Beginning with the line where "Средства по уходу" appears, please restate each line of the records below word for word until the last one, inclusive, and nothing else.

(Collected data)
++++++++++

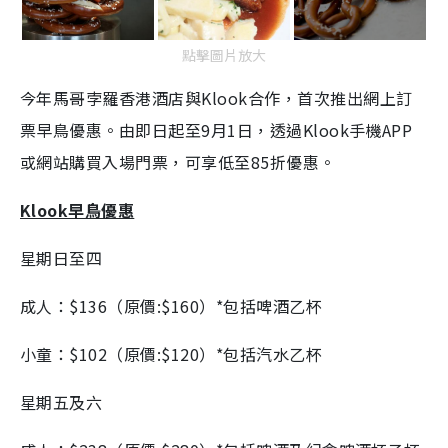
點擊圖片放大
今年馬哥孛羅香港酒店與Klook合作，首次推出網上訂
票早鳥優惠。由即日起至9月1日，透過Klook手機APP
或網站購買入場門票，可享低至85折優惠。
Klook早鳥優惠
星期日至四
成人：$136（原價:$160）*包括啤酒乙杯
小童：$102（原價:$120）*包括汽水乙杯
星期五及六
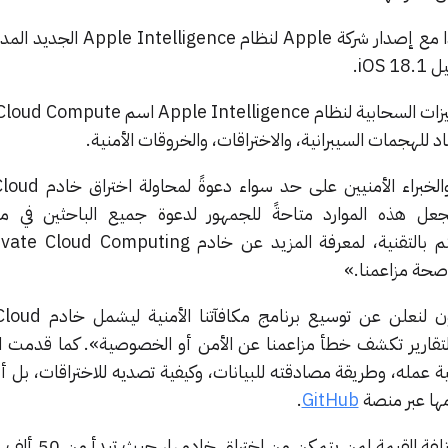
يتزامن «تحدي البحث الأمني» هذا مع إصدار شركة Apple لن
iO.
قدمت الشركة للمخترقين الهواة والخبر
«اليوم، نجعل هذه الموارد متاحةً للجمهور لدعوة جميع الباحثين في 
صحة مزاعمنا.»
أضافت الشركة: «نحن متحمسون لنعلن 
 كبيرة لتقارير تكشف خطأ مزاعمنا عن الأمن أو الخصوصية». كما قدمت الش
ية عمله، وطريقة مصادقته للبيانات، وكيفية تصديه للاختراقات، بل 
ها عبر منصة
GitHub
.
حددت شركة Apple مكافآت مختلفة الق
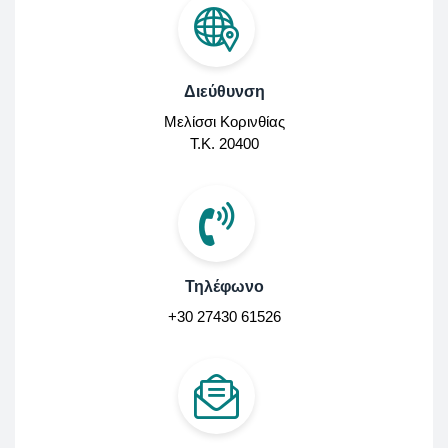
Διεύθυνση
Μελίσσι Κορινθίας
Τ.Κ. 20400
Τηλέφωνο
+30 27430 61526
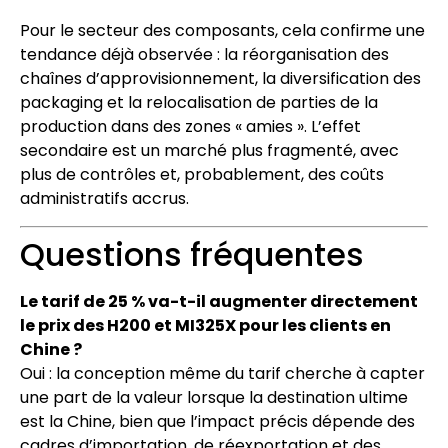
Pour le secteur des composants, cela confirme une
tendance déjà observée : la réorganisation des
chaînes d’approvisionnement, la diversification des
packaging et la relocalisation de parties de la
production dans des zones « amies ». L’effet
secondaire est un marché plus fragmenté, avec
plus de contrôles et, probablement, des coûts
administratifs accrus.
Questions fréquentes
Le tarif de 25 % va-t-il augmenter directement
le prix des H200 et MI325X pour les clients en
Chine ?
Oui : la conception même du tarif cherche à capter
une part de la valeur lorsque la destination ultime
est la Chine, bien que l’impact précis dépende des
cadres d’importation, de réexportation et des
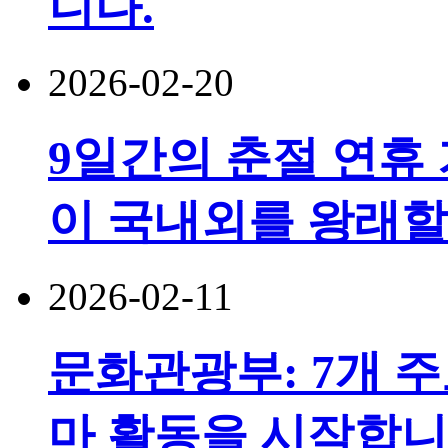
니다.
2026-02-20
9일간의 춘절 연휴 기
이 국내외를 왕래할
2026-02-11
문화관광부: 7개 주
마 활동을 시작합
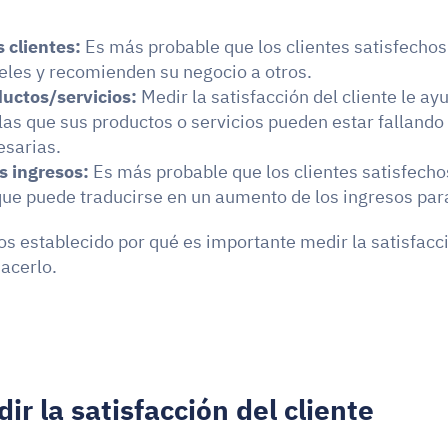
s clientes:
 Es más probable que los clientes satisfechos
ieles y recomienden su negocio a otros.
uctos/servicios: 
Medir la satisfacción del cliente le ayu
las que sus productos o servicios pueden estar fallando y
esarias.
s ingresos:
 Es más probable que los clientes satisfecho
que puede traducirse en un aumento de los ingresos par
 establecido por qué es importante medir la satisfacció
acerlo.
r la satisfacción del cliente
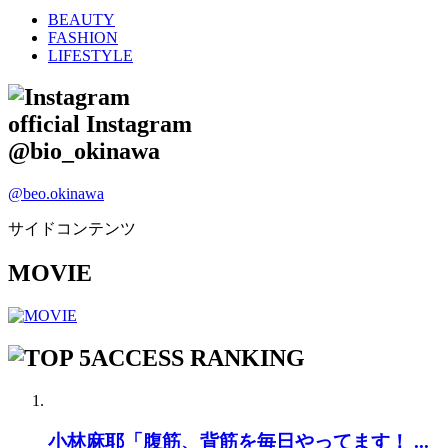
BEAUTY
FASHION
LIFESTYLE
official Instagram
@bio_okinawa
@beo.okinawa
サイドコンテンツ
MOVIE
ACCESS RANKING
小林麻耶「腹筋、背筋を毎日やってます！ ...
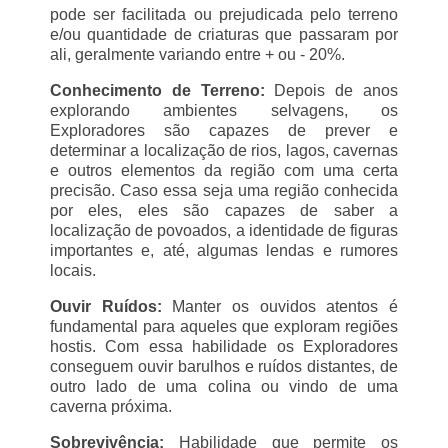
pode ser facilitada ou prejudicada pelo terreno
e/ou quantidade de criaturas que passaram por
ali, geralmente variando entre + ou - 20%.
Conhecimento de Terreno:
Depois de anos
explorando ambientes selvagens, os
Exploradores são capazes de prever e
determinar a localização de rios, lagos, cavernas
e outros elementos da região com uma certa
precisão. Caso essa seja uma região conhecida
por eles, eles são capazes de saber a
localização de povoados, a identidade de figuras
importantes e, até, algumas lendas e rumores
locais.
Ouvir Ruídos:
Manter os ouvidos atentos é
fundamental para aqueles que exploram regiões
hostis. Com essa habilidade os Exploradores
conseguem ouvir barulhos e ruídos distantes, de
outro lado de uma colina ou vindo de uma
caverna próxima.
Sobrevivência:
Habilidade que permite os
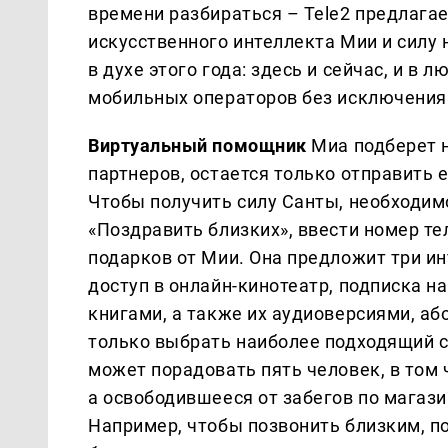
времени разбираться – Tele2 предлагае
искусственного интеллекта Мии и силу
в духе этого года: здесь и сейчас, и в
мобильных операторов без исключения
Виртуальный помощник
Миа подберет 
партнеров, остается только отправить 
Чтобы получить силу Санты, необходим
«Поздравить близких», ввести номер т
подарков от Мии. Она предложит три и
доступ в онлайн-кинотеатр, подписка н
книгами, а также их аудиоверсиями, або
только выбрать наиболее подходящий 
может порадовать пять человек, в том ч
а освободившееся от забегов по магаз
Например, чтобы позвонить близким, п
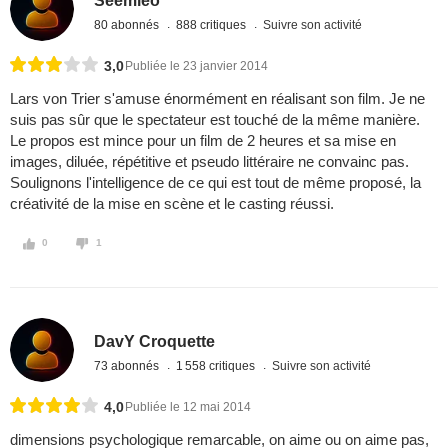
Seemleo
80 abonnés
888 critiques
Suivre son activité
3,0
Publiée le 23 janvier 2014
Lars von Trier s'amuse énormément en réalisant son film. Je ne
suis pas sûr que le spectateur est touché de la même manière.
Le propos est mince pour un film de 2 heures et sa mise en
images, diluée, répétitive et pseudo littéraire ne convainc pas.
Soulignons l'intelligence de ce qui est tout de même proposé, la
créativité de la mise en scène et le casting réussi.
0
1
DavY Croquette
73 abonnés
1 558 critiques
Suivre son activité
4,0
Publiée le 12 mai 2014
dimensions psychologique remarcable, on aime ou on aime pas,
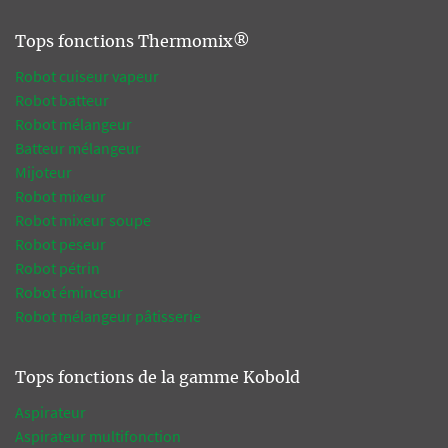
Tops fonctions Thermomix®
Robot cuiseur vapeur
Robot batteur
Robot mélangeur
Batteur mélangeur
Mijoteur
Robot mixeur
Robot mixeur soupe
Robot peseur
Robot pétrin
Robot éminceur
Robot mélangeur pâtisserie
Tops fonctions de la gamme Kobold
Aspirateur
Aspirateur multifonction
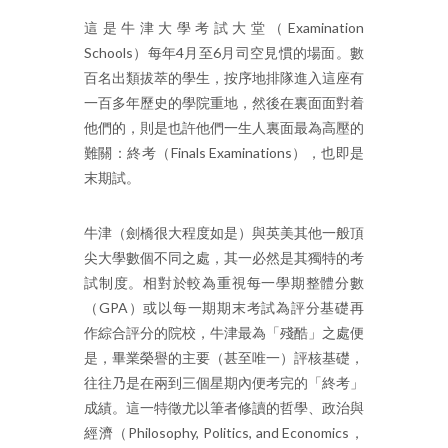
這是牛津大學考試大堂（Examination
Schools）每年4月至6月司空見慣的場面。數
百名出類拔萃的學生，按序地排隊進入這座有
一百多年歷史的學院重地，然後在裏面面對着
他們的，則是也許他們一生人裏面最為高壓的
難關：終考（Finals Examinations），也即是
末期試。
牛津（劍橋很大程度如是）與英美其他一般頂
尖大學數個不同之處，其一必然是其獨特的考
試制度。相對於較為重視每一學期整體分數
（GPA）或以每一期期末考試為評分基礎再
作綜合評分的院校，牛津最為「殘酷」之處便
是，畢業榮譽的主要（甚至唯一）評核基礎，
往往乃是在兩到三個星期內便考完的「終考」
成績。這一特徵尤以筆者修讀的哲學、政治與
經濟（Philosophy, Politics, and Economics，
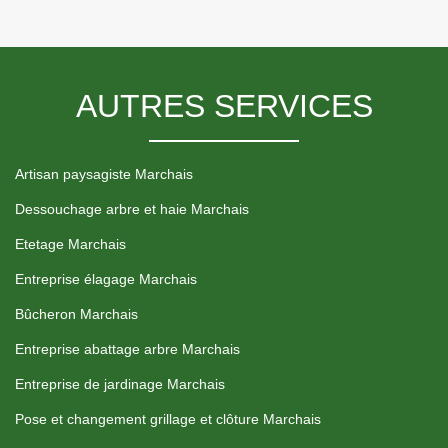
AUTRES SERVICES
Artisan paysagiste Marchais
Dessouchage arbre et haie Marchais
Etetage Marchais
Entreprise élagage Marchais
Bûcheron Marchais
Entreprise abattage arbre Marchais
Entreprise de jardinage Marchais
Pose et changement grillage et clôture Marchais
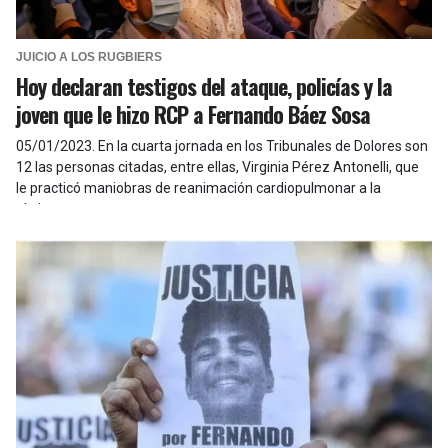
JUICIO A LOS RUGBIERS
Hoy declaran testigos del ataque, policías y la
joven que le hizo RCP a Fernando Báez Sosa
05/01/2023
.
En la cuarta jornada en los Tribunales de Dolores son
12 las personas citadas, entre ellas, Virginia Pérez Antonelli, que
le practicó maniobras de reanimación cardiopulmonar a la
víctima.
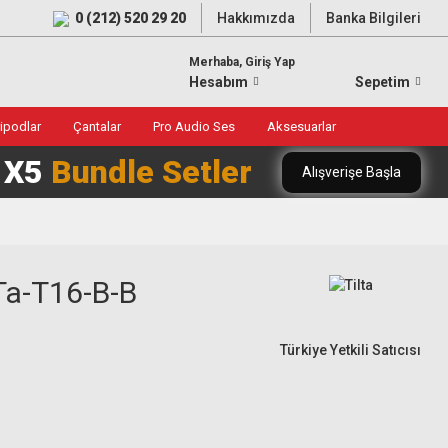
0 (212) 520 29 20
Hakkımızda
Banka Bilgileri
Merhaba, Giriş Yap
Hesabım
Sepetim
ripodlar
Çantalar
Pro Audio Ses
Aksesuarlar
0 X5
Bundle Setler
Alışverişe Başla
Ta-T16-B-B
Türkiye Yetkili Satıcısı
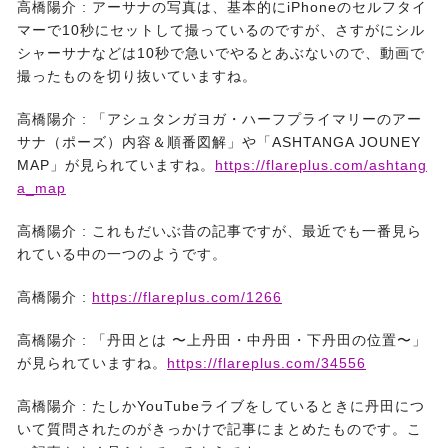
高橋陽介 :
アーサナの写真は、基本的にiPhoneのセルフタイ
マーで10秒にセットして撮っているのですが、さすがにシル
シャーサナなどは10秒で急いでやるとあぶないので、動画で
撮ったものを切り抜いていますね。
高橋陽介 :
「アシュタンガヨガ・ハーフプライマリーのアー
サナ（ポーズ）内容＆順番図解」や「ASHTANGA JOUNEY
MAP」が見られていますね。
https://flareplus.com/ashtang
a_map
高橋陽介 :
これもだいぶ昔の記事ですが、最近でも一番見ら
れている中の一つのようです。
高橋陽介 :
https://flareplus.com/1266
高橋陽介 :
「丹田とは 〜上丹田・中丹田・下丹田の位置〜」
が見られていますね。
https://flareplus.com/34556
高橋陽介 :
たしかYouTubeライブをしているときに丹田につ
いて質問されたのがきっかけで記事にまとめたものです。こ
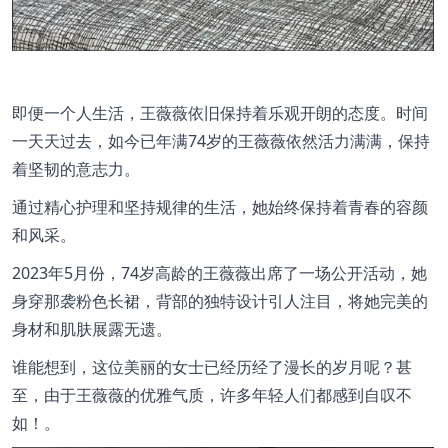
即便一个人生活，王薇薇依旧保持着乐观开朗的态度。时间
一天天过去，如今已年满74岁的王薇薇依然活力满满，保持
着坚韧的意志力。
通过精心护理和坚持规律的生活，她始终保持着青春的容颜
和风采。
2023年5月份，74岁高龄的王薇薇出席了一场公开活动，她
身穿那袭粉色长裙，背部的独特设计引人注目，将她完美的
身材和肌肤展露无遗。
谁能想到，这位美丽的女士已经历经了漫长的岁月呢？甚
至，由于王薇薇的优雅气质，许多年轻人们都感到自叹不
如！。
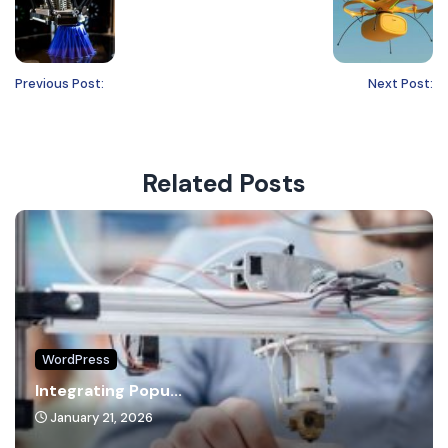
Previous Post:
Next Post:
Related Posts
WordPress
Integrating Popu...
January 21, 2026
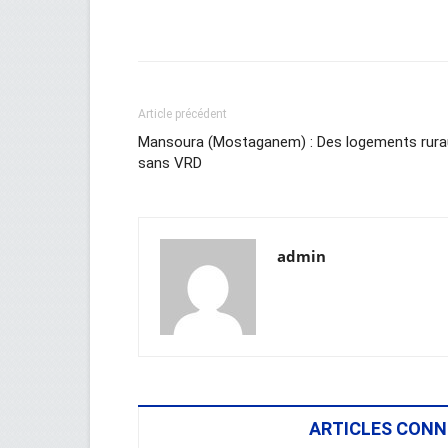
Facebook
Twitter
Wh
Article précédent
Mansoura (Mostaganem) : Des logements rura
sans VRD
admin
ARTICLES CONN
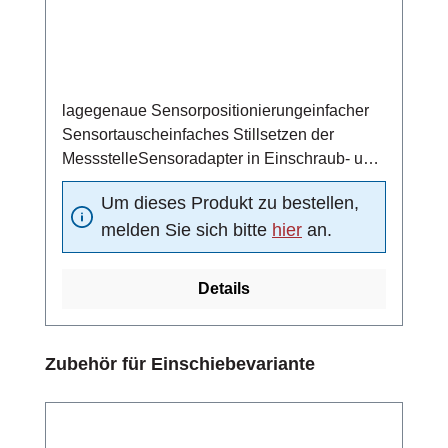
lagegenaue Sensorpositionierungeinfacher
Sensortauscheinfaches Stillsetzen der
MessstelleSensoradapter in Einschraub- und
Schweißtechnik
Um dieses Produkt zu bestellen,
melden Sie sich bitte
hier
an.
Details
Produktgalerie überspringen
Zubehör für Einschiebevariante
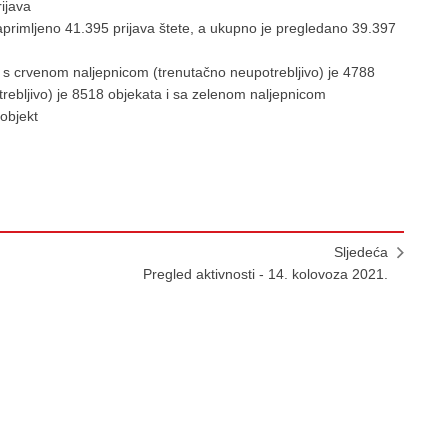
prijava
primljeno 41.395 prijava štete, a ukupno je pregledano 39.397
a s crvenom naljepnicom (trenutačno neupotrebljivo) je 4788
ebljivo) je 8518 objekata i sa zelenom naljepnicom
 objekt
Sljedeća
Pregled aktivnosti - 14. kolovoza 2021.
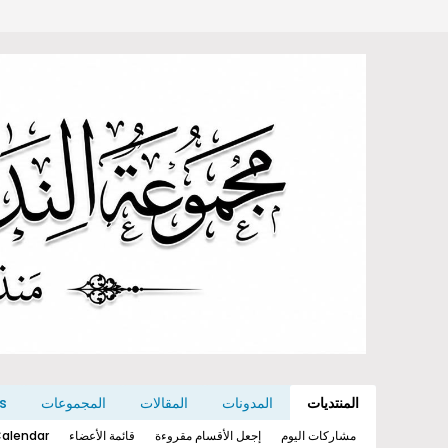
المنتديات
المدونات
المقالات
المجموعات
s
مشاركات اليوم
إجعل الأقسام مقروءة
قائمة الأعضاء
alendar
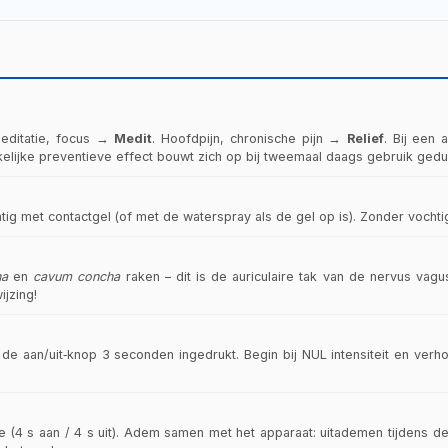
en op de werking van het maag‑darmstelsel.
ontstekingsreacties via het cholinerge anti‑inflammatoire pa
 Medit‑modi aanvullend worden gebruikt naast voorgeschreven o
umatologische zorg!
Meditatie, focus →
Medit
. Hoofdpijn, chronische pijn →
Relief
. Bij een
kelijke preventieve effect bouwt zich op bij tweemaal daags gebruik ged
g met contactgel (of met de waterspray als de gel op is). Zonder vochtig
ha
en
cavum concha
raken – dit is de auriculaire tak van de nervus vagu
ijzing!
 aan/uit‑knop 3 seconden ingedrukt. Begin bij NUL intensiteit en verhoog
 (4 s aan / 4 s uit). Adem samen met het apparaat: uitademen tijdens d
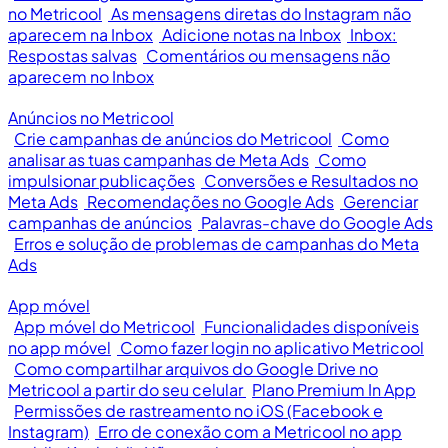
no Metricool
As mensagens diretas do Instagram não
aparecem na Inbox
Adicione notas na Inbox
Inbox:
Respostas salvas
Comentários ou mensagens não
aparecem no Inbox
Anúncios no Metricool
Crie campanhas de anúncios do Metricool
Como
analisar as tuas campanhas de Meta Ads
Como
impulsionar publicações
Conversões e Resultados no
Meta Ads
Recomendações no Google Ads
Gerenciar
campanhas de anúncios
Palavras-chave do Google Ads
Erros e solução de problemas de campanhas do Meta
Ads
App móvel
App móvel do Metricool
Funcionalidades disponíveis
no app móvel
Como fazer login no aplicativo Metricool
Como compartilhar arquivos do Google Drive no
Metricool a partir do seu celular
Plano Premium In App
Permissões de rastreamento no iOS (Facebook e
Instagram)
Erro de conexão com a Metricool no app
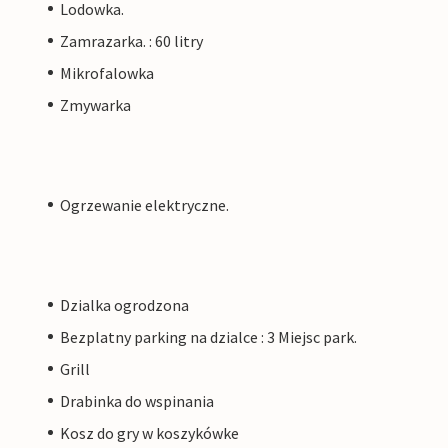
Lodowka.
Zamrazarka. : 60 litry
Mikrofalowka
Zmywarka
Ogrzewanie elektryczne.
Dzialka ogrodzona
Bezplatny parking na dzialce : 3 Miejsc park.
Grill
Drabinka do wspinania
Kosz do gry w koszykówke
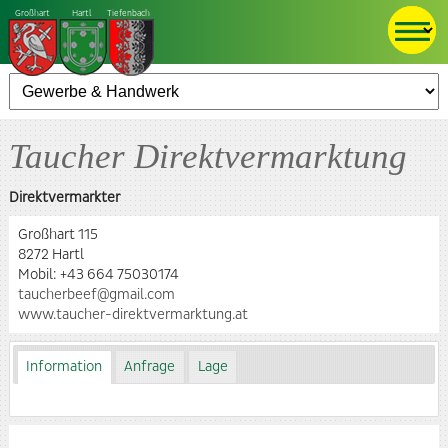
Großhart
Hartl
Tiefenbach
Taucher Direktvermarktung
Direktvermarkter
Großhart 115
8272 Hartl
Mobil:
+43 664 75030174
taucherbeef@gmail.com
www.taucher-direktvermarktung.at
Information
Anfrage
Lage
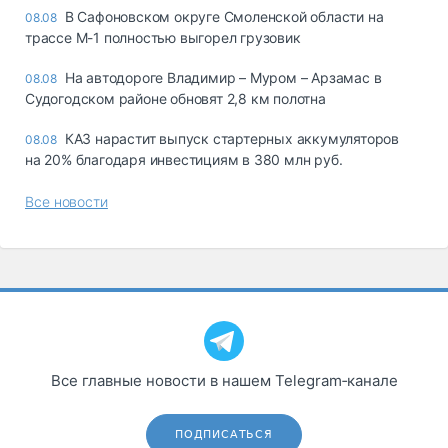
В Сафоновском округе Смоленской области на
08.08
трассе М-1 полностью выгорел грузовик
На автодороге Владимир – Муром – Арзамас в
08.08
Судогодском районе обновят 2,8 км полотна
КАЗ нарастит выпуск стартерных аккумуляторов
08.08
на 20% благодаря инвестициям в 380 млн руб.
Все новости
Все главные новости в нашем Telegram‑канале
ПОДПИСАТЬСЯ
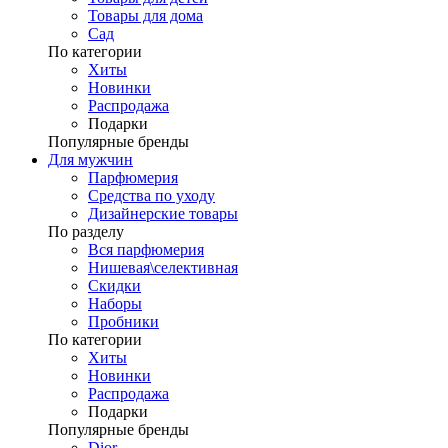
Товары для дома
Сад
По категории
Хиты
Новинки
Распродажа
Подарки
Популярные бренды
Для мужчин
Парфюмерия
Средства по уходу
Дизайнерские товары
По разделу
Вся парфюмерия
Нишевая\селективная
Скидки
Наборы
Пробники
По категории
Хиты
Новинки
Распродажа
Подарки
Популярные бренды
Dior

++++++++++

(Problem solution):
Средства по уходу
Дизайнерские товары
По разделу
Вся парфюмерия
Нишевая\селективная
Скидки
Наборы
Пробники
По категории
Хиты
Новинки
Распродажа
Подарки
Популярные бренды
Dior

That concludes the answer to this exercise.